5-Stage Pipelined RISC-V Processor on FPGA

Project Overview

This project implements a 5-Stage Pipelined RISC-V Processor using SystemVerilog on a Nexys A7 (Artix-7 FPGA). It extends the previous Single-Cycle Processor architecture by introducing instruction-level parallelism through pipelining, dividing instruction execution into five stages Instruction Fetch (IF), Instruction Decode (ID), Execute (EX), Memory Access (MEM), and Write Back (WB). The processor supports the complete RV32I instruction set (R, I, S, B, U, J types), integrates pipeline registers, forwarding logic, and a hazard detection unit to resolve data and control hazards, and achieves significant throughput improvement compared to a single-cycle design.

Tools & Technologies

Type	Tool / Technology
Hardware	Nexys A7 FPGA (Artix-7, Digilent)
Language	SystemVerilog (HDL)
Software	Xilinx Vivado (Design, Simulation, Synthesis)
Extras	RISC-V Assembly, `.mem` files for memory initialization

Key Features

System Architecture

Each instruction progresses through five sequential stages, enabling instruction overlap for parallel execution:

IF – Instruction Fetch: Fetch instruction from instruction memory using PC.
ID – Instruction Decode: Decode instruction, read registers, generate control signals, and compute immediate.
EX – Execute: Perform arithmetic/logic operations and calculate branch or memory addresses.
MEM – Memory Access: Read/write data memory as directed by control signals.
WB – Write Back: Write results to destination register.
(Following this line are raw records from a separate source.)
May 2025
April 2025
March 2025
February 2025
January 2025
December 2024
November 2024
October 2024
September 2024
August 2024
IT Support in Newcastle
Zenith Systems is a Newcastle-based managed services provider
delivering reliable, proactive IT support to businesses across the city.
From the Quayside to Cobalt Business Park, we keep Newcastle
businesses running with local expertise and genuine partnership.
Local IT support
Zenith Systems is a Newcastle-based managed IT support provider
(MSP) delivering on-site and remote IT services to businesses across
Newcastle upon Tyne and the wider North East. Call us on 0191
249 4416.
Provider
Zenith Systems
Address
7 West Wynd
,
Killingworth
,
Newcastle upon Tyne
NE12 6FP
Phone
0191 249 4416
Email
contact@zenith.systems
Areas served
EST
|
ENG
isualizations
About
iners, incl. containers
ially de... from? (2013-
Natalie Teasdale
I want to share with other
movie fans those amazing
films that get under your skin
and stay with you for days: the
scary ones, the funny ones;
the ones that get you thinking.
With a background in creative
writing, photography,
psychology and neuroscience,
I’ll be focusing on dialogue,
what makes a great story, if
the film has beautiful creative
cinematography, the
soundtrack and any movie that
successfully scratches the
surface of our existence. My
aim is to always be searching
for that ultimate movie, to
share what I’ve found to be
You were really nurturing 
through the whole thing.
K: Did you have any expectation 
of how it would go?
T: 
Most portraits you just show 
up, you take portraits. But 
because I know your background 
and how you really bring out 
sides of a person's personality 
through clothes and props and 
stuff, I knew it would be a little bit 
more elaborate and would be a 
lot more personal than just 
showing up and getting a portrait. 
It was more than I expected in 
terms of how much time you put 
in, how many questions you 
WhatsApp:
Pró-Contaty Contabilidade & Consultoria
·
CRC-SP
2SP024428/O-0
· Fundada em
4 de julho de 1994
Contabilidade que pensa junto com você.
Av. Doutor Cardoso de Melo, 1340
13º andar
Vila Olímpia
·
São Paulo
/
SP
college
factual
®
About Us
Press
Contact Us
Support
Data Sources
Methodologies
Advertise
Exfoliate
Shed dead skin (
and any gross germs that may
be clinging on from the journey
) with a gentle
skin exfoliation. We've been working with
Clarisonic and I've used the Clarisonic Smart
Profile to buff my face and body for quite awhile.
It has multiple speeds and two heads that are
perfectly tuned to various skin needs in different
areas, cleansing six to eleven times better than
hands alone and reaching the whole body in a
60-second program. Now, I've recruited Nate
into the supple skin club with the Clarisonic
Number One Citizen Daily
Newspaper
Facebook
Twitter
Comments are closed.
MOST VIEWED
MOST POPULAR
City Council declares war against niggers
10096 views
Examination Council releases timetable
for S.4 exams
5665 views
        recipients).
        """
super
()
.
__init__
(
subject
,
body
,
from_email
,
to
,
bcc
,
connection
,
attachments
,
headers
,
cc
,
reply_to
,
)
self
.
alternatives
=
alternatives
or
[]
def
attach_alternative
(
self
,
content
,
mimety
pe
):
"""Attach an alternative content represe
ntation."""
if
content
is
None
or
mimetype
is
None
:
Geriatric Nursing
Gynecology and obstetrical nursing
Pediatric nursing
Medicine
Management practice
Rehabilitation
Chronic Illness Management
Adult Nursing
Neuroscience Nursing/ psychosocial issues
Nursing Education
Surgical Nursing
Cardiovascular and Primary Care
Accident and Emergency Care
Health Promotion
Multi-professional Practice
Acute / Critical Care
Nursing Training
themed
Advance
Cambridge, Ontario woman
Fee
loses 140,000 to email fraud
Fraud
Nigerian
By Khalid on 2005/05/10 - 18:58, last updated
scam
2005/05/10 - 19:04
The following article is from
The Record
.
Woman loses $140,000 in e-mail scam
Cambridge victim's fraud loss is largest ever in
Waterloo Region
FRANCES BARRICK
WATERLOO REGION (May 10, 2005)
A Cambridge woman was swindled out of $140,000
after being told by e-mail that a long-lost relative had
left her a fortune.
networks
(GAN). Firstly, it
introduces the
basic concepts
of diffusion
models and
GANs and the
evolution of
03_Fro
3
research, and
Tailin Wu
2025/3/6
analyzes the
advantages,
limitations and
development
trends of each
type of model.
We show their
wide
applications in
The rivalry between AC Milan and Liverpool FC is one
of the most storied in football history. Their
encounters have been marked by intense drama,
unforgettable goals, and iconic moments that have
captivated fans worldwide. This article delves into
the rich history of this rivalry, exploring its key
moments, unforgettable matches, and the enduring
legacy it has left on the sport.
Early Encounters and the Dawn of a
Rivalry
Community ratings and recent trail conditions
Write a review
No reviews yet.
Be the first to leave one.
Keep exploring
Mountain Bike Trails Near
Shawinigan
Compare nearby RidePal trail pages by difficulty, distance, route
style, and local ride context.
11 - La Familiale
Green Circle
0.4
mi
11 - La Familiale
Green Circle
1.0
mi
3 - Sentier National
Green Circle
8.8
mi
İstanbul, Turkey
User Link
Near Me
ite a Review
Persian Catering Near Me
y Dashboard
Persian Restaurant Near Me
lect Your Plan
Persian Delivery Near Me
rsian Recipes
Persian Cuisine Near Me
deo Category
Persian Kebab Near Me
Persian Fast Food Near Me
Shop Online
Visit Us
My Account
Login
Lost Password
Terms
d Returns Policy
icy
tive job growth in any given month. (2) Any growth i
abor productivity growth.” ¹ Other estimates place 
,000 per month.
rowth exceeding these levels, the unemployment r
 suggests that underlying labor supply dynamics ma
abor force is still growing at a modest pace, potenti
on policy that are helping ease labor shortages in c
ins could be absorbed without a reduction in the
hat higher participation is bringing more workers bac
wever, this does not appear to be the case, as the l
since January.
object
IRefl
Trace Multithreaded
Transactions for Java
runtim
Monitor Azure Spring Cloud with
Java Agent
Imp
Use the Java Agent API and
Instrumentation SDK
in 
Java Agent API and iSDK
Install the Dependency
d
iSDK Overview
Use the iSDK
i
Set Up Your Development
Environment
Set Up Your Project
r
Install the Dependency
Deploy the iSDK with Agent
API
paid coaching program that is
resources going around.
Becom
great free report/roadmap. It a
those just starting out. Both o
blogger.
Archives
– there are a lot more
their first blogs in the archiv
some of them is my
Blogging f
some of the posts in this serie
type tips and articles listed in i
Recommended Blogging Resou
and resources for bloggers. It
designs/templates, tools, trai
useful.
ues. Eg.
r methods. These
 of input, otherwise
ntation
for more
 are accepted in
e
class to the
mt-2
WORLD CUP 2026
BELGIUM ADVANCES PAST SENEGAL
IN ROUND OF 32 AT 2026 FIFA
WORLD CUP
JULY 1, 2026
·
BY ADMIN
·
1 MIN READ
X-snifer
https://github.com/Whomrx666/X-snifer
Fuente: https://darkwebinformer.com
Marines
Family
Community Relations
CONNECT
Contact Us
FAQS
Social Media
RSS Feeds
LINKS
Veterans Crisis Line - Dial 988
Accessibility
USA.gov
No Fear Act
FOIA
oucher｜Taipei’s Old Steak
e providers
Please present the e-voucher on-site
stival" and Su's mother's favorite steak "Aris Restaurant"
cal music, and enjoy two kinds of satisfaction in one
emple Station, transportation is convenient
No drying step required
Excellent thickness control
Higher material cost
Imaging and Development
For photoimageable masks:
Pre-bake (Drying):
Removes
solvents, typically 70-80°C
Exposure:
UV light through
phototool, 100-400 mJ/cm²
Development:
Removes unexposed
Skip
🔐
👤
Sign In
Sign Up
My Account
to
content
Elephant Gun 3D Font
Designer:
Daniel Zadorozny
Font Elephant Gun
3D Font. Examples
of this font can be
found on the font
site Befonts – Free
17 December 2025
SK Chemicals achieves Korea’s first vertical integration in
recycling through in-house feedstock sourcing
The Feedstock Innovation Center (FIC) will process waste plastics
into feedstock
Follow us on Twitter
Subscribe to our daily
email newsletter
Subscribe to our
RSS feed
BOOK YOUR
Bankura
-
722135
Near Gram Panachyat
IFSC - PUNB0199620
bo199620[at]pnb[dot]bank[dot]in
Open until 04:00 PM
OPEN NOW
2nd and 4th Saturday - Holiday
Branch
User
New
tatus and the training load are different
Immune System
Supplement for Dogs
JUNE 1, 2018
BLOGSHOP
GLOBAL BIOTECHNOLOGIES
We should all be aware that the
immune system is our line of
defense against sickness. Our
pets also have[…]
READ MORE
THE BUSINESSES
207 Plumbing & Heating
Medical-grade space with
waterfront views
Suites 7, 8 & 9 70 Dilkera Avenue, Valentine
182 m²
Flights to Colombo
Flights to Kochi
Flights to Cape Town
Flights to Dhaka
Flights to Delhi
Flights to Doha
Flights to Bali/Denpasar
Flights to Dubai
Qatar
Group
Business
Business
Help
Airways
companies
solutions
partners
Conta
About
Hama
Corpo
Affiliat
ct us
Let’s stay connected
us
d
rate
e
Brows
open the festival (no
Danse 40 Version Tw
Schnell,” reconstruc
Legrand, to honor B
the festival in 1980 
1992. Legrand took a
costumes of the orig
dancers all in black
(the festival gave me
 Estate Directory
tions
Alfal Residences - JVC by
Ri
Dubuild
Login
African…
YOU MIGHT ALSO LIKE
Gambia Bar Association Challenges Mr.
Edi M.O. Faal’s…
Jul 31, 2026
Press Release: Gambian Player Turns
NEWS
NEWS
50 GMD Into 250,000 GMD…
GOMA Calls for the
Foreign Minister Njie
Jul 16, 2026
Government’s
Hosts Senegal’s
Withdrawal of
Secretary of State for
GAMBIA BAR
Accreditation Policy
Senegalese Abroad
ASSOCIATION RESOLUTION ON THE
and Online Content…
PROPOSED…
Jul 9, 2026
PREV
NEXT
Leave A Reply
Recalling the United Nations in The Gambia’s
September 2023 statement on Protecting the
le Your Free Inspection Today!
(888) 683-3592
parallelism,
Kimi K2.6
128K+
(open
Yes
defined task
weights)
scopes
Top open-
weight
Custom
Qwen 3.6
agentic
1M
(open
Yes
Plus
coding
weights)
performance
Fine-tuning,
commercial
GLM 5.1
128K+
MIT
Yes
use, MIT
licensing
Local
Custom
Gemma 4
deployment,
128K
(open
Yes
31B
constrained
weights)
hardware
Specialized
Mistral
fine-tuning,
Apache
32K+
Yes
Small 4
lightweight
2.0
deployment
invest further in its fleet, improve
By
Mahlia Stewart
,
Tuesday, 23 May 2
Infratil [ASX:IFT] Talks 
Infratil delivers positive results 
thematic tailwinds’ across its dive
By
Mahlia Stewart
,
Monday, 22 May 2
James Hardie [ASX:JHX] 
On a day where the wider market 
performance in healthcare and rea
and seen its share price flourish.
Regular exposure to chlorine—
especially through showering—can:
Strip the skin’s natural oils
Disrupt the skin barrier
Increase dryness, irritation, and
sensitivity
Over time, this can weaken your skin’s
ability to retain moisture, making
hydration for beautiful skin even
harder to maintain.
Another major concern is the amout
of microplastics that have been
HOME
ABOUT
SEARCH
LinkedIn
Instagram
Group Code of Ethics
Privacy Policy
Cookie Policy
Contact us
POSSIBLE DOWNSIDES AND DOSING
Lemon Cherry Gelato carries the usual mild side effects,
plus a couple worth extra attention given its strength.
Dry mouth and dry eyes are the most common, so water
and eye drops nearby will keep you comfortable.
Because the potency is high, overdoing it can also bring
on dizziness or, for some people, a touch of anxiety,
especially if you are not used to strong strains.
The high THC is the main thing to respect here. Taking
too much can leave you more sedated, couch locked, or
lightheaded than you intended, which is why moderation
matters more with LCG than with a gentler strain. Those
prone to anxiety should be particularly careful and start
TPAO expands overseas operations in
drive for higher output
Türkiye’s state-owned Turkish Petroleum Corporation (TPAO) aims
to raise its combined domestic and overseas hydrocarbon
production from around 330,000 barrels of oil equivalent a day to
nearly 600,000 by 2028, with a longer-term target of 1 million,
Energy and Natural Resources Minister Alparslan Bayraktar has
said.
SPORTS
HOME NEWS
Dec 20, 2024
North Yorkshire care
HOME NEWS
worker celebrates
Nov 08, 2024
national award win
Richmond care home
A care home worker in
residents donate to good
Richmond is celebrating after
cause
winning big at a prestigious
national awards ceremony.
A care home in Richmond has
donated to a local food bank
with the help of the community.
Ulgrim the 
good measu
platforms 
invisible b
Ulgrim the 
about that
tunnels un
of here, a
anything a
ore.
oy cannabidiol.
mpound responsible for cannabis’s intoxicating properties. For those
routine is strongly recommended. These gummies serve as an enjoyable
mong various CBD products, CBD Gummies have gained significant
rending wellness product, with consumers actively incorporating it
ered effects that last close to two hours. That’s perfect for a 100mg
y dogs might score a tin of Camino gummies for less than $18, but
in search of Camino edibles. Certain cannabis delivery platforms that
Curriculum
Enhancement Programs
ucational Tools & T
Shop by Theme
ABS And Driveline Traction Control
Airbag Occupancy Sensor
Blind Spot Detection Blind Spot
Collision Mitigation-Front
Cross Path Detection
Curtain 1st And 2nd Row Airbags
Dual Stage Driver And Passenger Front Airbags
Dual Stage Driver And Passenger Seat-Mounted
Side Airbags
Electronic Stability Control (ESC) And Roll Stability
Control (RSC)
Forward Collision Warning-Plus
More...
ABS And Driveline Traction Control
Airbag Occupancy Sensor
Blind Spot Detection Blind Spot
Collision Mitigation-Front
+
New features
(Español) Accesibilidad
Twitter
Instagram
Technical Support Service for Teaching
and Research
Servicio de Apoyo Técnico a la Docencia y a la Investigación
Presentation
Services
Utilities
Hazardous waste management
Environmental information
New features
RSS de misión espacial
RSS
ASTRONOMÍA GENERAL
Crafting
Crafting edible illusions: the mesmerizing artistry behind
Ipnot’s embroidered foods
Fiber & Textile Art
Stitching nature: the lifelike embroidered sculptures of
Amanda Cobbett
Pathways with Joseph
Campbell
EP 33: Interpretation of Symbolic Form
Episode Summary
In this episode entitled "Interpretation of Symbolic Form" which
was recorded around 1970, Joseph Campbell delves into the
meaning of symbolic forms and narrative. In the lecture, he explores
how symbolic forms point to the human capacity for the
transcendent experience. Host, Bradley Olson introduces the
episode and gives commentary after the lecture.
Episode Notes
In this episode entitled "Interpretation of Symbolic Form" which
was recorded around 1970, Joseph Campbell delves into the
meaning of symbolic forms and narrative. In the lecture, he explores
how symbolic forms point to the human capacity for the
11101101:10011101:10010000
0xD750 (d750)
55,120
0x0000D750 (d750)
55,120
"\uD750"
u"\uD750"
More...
Comparison: Single-Cycle vs Pipelined Architecture

Feature	Single-Cycle	Pipelined
Execution Time / Instruction	One long cycle	Five shorter cycles
Clock Period	Determined by slowest operation	Reduced (stage-based)
Throughput	One instruction at a time	One per cycle (after fill)
Latency	1 cycle / instruction	5 cycles / instruction
Hazard Handling	Not required	Forwarding, stalls, flushes
Performance	Moderate	3–5× higher throughput

Key Components

Program Counter (PC): Holds current instruction address and updates sequentially or to branch/jump target.
Instruction Memory: Stores compiled RISC-V machine code and supplies 32-bit instructions each cycle.
Control Unit: Decodes opcodes and generates synchronized control signals for all stages.
Immediate Generator: Extracts and sign-extends immediates for all instruction types.
Register File: Contains 32 general-purpose registers (x0–x31); supports 2 reads and 1 write per cycle.
ALU (Arithmetic Logic Unit): Executes arithmetic and logical operations as per ALUOp signals.
Data Memory: Handles 32-bit load/store operations with aligned access.
Branch Comparator: Compares register values for conditional branches.
Pipeline Registers: IF/ID, ID/EX, EX/MEM, MEM/WB — store intermediate data and control signals.
Forwarding Unit: Bypasses results from EX/MEM or MEM/WB to resolve RAW dependencies.
Hazard Detection Unit: Inserts stalls or flushes pipeline on load-use or branch hazards.

Implementation

The design follows a modular approach, allowing each component (ALU, Register File, Control Unit, etc.) to be independently tested using SystemVerilog testbenches before integration.
All modules are synthesized in Vivado and integrated in the top.sv module, which handles global clock, reset, and data flow.

Testing & Results

Testing was performed through simulation and FPGA implementation:

Module-Level Testing: Each unit (ALU, Hazard Unit, Forwarding Logic, etc.) verified individually.
Integration Testing: Pipeline registers and control paths validated for signal synchronization.
System-Level Testing: Complete processor executed RISC-V programs for end-to-end verification.
FPGA Verification: Design successfully implemented on Nexys A7 with 100 MHz clock.

Instruction Testing

Instruction Type	Examples	Status
R-Type	add, sub, and, or, slt	Passed
I-Type	addi, andi, ori, lw	Passed
S-Type	sw	Passed
B-Type	beq, bne, blt, bge	Passed
U-Type	lui, auipc	Passed
J-Type	jal, jalr	Passed

Performance Analysis

Metric	Single-Cycle Processor	5-Stage Pipelined Processor
Execution Flow	One instruction at a time	Five instructions in parallel
Clock Period	Long (slowest path)	Shorter (stage-based)
Throughput	1 instruction / cycle	1 instruction / short cycle (after fill)
Hazard Handling	None required	Forwarding + Stalls + Flush
Performance Gain	–	≈ 4× Improvement

RTL Diagrams

These RTL (Register-Transfer-Level) views were auto-generated in Vivado to visualize structural connectivity among modules.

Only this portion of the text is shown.